I can give you a generalized answer and most of the details you are looking for are hopefully buried here. You can think of it as 3 broad categories or generations of engine fuel control. First was pure hyrdomechanical, which used mechanical devices to regulate power setting and acceleration. The very first systems like on the Junkers Jumo and other early engines was not much more than a needle valve connected to the throttle. The pilot's eyes and brain using data from the gauges was all that prevented stalling/surging, overtemps, etc, needing very careful throttle movement and monitoring.
The first modern hydromechanical fuel control systems in the early 50s used mechanical regulating and governing devices so that when the throttle was moved it more or less commanded a power setting and the regulating devices would manage the amount of fuel admitted. This allowed things like "slam acceleration" where the engine could take sudden throttle changes smoothly, which was a no-no on the very early jet engines.
In the 70s, the idea of adding electronic control to fine tune fuel management got started and you could call this the second generation. This takes the traditional hydromechanical fuel controller and fine tunes the final fuel schedule in a way that can't be done mechanically. This is done by software (an Electronic Control Unit or ECU) that drives a metering device through a torque motor (a torque motor is like a rotary actuator that moves in proportion to a voltage applied and springs back to zero if the voltage is removed). There is still the old fashioned hydromech fuel controller and a baseline fuel schedule, but this is bypassed by an overlaid electronic fuel schedule, controlled by the ECU through its torque motor.
Most non-FADEC engines built after the 70s have this electronic fuel control, better thought of as electronically supplemented fuel control. When the electronics are turned off in this type of system, the engine reverts to its baseline hydromech fuel schedule.
The last is FADEC where most of the mechanical regulating devices are discarded and the entire management is by software controlling the entire metering system.
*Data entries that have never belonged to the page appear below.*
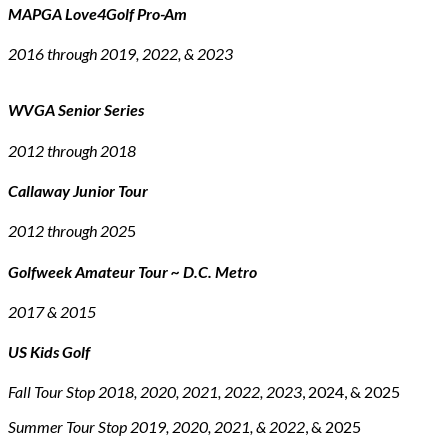
MAPGA Love4Golf Pro-Am
2016 through 2019, 2022, & 2023
WVGA Senior Series
2012 through 2018
Callaway Junior Tour
2012 through 202
5
Golfweek Amateur Tour ~ D.C. Metro
2017 & 2015
US Kids Golf
Fall Tour Stop 2018, 2020, 2021, 2022, 2023
, 2024, & 2025
Summer Tour Stop 2019, 2020, 2021, & 2022
, & 2025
In the diagram what you seeing is a hydromech system with electronic control typical of an engine in the 80s. The electronic control is via the "torque engine" (or torque motor) on the far right. Everything else is standard hydromech controls. The Manual Mode Solenoid controls which has authority over the fuel scheduling; the hydromechanical components via the "mechanical mode cam" for manual mode, or the "metering head sensor" controlled by the torque motor for electronic mode.
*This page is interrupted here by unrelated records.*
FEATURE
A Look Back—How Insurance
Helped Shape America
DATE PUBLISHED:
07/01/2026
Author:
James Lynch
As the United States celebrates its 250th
In the cockpit if you turn the ECU off, the Manual Mode Solenoid transfers fuel control to the Manual Mode Cam which moves with the thrust lever. In manual mode the engine will roll back somewhat, and to get the same thrust setting you have to move the thrust lever up a bit. Also the engine will be a bit more sluggish in responses because it's basically reverted back to an older generation non-ECU engine.
Early non-FADEC models of the GE CF-34 turbofan and the PW-120 turboprops use this type of fuel control (and I assume most engines of that vintage).
You could think these ECU controlled engines as a bit like early fly-by-wire control, where you had a manual reversion mode with the traditional control linkages there in standby. A FADEC engine is like full authority FWB with no mechanical controls other than those components operated directly by the computer.